Wednesday, March 30, 2011

Coming to our Census

Those of you who live in the UK will have completed and hopefully
posted off your Census forms by now (or perhaps have completed it online).
I think I'm correct in saying that in the US and Canada, that the last
census was done in 2010 ~ censuses are done a year before all of ours.

I thought while filling in the Census form, that the officials missed
an opportunity to find out a bit more about each household eg how many
pets (dogs/cats/hamsters) we own, how many TV sets, and how many have
a Broadband internet connection. What we're hearing from the Govt. is
that they can access such info by other means, and that also they're
proposing not to have any more Censuses as from now, so as to reduce
Govt. expenditure. I think this is a short-sighted policy.

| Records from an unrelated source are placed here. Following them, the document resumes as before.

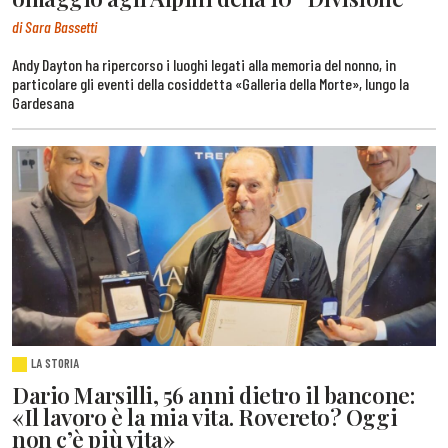
di Sara Bassetti
Andy Dayton ha ripercorso i luoghi legati alla memoria del nonno, in
particolare gli eventi della cosiddetta «Galleria della Morte», lungo la
Gardesana
LA STORIA
Dario Marsilli, 56 anni dietro il bancone:
«Il lavoro è la mia vita. Rovereto? Oggi
non c’è più vita»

I do a bit of family history research from time to time, and one brilliant
thing about UK Censuses from 1841 onwards, is the valuable information
they contain about who is related to whom in a household. If no more
censuses are done in the future, then this information will not be available
for future generations ... we'll go back to the Middle Ages as far as
genealogy is concerned ... where only the aristocracy were catalogued in
the records (in Burke's Peerage). There will of course be some info in
electoral rolls and Land Registry records, and on the Register of Births,
Deaths and Marriages, (and in Probate records also), but there won't be any
record of the relationships within any one household, for every decade.

I've done some research into my Nourse/Norse/Nurse family history in Ireland,
going back to around 1815 ... I've worked out that I'm one-eighth Irish
... my mum's mum was Anglo-Irish and was born in Liverpool in the 1880s.
With a name like Norse, I've probably got some Viking blood in me, by the
way. Anyway, the point of mentioning all this, is that I've collected the
names and whereabouts of a few Nourse family names - people alive in Ireland
in the early 1800s, but it's very difficult to find out how they're related
to each other as there are no census records.

Let's come to our census on this!

Top o' the morning to you!

3 Comments:

Blogger Keith said...

I cant trace my family back past my great-grandfather because there aren't any records. If you look at the right hand column in this page you will see why.

I don't suppose gypsies, travellers, tinkers, and illegal immigrants will be accounted for in this census, which makes a mockery of trying to find out how many people there are in this cramped island!

11:59 pm  
Blogger Keith said...

Hmm.. that link doesn't work. Is it because I use Linux?

Anyway it's:

http://earlshilton.org.uk/neck-band/index.html

12:03 am  
Blogger justin said...

Thanks for your comments, Keith, and for the link to your web page about your ancestry.